Buruh Migran Hong Kong Minta Kenaikan Upah Layak, Jaminan Kesehatan dan Keselamatan Kerja

Aksi unjuk rasa buruh migran di depan Kantor Departemen Tenaga Kerja Hongkong Minggu, 3 September 2017 [foto:JBMI]

MRB, Hong Kong – Sebanyak ratusan Buruh Migran sambangi kantor Departement Ketenagakerjaan Hong Kong, Minggu (03/09) menuntut adanya kenaikan gaji, uang makan, jaminan kesehatan serta keselamatan kerja.

Badan Koordinasi Migran Se-Asia atau Asian Migrants Coordinating Body (AMCB) – sebuah aliansi yang menyatukan organisasi-organisasi buruh migran dari Filipina, Indonesia, Thailand, Nepal dan Sri Lanka di Hong Kong sejak tahun 1994 – menuntut kepada pemerintah Hong Kong untuk menaikkan upah minimum PRT migran sebesar HK$5.500 agar bisa mengatasi kenaikan harga barang dan biaya hidup di Hong Kong yang terus meningkat.

AMCB juga meminta kepada pemerintah untuk menyelesaikan masalah rawan makanan yang sering dialami PRT migran, yang telah berdampak pada kesehatan dan kemampuan kerja.

Meskipun beberapa tahun terakhir ini, upah PRT migran telah dinaikkan tapi jumlahnya sangat tidak memadai untuk disebut sebagai upah layak. Inflasi di Hong Kong terus meningkat namun upah PRT migran tidak disesuaikan dengan meningkatnya harga-harga kebutuhan dan biaya hidup di Hong Kong.

Saat ini upah PRT migran hanya sebesar HKD4.310 dan artinya masih kurang HKD1.274 untuk bisa menyesuaikan diri dengan kenaikan harga di Hong Kong. Upah tidak memadai ini yang menyebabkan semakin banyak PRT migran yang terjebak hutang dan nekad berjualan meski dilarang. Maka dari itu, sudah tepat dan beralasan jika PRT migran menuntut kenaikan upah minimum sebesar HKD5.500.

Sementara berdasarkan Standar Pengeluaran Konsumsi Pribadi atau Personal Consumption Expenditures 2014/2015 dinyatakan bahwa satu orang di Hong Kong membutuhkan uang sebesar HKD2.518 per bulan untuk bisa makan layak.

Tuntutan yang diusung berdasarkan hasil survey, riset dan studi lapangan oleh organisasi Buruh Migran, peneliti dari Hong Kong University dan Mission for Migran Workers tersebut telah dikonsultasikan dengan pihak di Ketenagakerjaan Hong Kong 25 Agustus lalu dalam acara konsultasi tahunan.

Dolores balladares Pelaez dari AMCB (Badan Koordinasi Migran se Asia) yang memimpin aksi rally tersebut menjabarkan 5 point dalam pidatonya, pertama, tuntutan upah PRT migran menjadi HK$5,500 berdasarkan standar biaya hidup di Hong Kong tahun 2014/2015 dan berdasar standar upah buruh lokal setelah dikurangi biaya didalam rumah majikan. Kedua, Tunjangan makanan sebesar HK$2500 sesuai standar biaya hidup 2014/2015 atau sekitar HK$83/hari untuk yang tidak diberi akomodasi makan dalam rumah majikan.

Ketiga, Meminta Departmen Kenetagakerjaan membuat aturan standar makanan layak yang memenuhi gizi untuk dipatuhi Majikan.

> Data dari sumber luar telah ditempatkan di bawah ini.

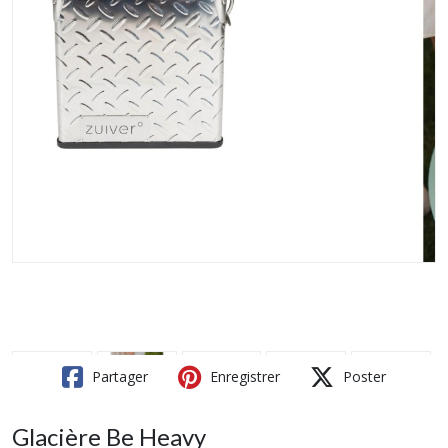
Partager
Enregistrer
Poster
Glacière Be Heavy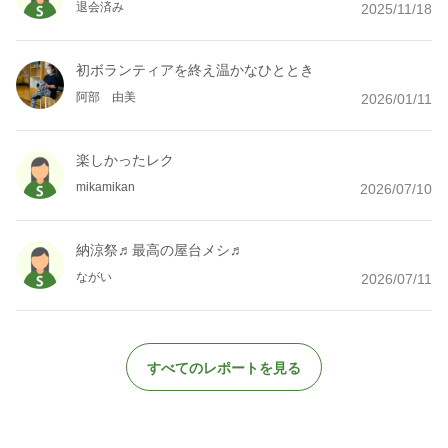
退会済み
2025/11/18
初ボランティアを終え温かなひととき
阿部 由美
2026/01/11
楽しかったレク
mikamikan
2026/07/10
納涼祭♬最高の屋台メシ♬
ながい
2026/07/11
すべてのレポートを見る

Atau majikan bisa memilih untuk memberi uang makan. Keempat, Departemen Kenetagakerjaan harus membuat peraturan yang melarang tempat-tempat tertentu untuk dijadikan tempat tidur seperti kamar mandi, tempat jemur baju, atap, kabinet, dapur, dsb dan jika PRT mengalami kondisi tersebut maka harus diijinkan pindah Majikan.

Poin terahir AMCB mendesak agar Pemerintah Hong Kong segera menghentikan tindakan para majikan yang membawa PRT migran untuk dipekerjakan di China karena menjadi bagian dari praktek perdagangan manusia dan melanggar hukum Hong Kong.